Two small planes leave the Abbotsford airport at the same time. The first flies at 225km/h at a heading 320°, while the second flies at 190km/h at the heading of 70°. How far apart are they after 2 hours?
320 is 40 degrees west of north
north speed= +225 cos 40
east speed = -225 sin 40
70 is 70 degrees east of north
north speed= 190 cos 70
east speed = 190 sin 70
difference in north speed
=225cos40-190 sin70
=-6.18 km/h
difference in east speed
=-225sin40-190sin 70
=-323.17 km/h
magnitude of difference in speed
= sqrt (6.18^2+323^2)
= 323 km/h speed apart
* 2 hours
= 646 km
The angle between their flight paths is 110°
I sketched the triangle and used the cosine law.
x^2 = 450^2 + 380^2 - 2(4500)(380)cos110°
= 463870.889
x = √463870.889 = appr 681 km
or using vectors and the actual angles
let v = (450cos320, 450sin320) = (344.72,-289.25)
let u = (380cos70, 380sin70) = (129.97, 357.08)
let w be the vector joining the end of v to the start of w
then v + w - u = 0
w = u - v = (129.97, 357.08) - (344.72,-289.25)
= (-214.75, 646.34)
|w| = √(214.75^2 + 646.34^2) = appr 681 km , as before
To find out how far apart the two planes are after 2 hours, we can use the concept of vectors and vector addition.
First, let's find the displacement vector for each plane after 2 hours.
For the first plane:
Distance = Speed * Time
Distance = 225 km/h * 2 hours = 450 km
To obtain the displacement vector, we need to consider both the magnitude (450 km) and direction (heading 320°). The displacement vector for the first plane can be represented as:
d₁ = 450 km at 320°
For the second plane:
Distance = Speed * Time
Distance = 190 km/h * 2 hours = 380 km
Similarly, we can represent the displacement vector for the second plane as:
d₂ = 380 km at 70°
To find the distance between the two planes, we need to add these two displacement vectors.

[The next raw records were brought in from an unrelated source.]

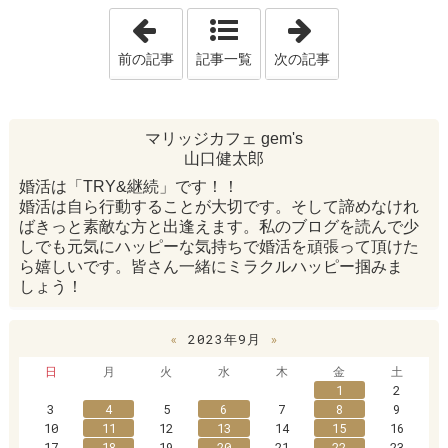
「ご成婚ラッシュ〜！Dさんおめでとうござ
「男性も続々とご入
前の記事
記事一覧
次の記事
マリッジカフェ gem's
山口健太郎
婚活は「TRY&継続」です！！
婚活は自ら行動することが大切です。そして諦めなけれ
ばきっと素敵な方と出逢えます。私のブログを読んで少
しでも元気にハッピーな気持ちで婚活を頑張って頂けた
ら嬉しいです。皆さん一緒にミラクルハッピー掴みま
しょう！
«
2023年9月
»
日
月
火
水
木
金
土
1
2
3
4
5
6
7
8
9
10
11
12
13
14
15
16
17
18
19
20
21
22
23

We can break down each displacement vector into its horizontal (x) and vertical (y) components using trigonometry.
For the first plane:
x₁ = 450 km * cos(320°)
y₁ = 450 km * sin(320°)
For the second plane:
x₂ = 380 km * cos(70°)
y₂ = 380 km * sin(70°)
Using these formulas, we can calculate the x and y components:
x₁ = 450 km * cos(320°) = -286.16 km
y₁ = 450 km * sin(320°) = -307.80 km
x₂ = 380 km * cos(70°) = 187.92 km
y₂ = 380 km * sin(70°) = 353.55 km
Now, we can calculate the difference between the x-components and the y-components:
∆x = x₂ - x₁
∆y = y₂ - y₁
∆x = 187.92 km - (-286.16 km) = 474.08 km
∆y = 353.55 km - (-307.80 km) = 661.35 km
The distance between the two planes after 2 hours can then be found using the Pythagorean theorem:
Distance = √(∆x² + ∆y²)
Distance = √(474.08 km)² + (661.35 km)²)
Distance ≈ √(224,733.86 km² + 437,484.22 km²)
Distance ≈ √662,218.08 km²
Distance ≈ 814.15 km
Therefore, the two planes are approximately 814.15 km apart after 2 hours.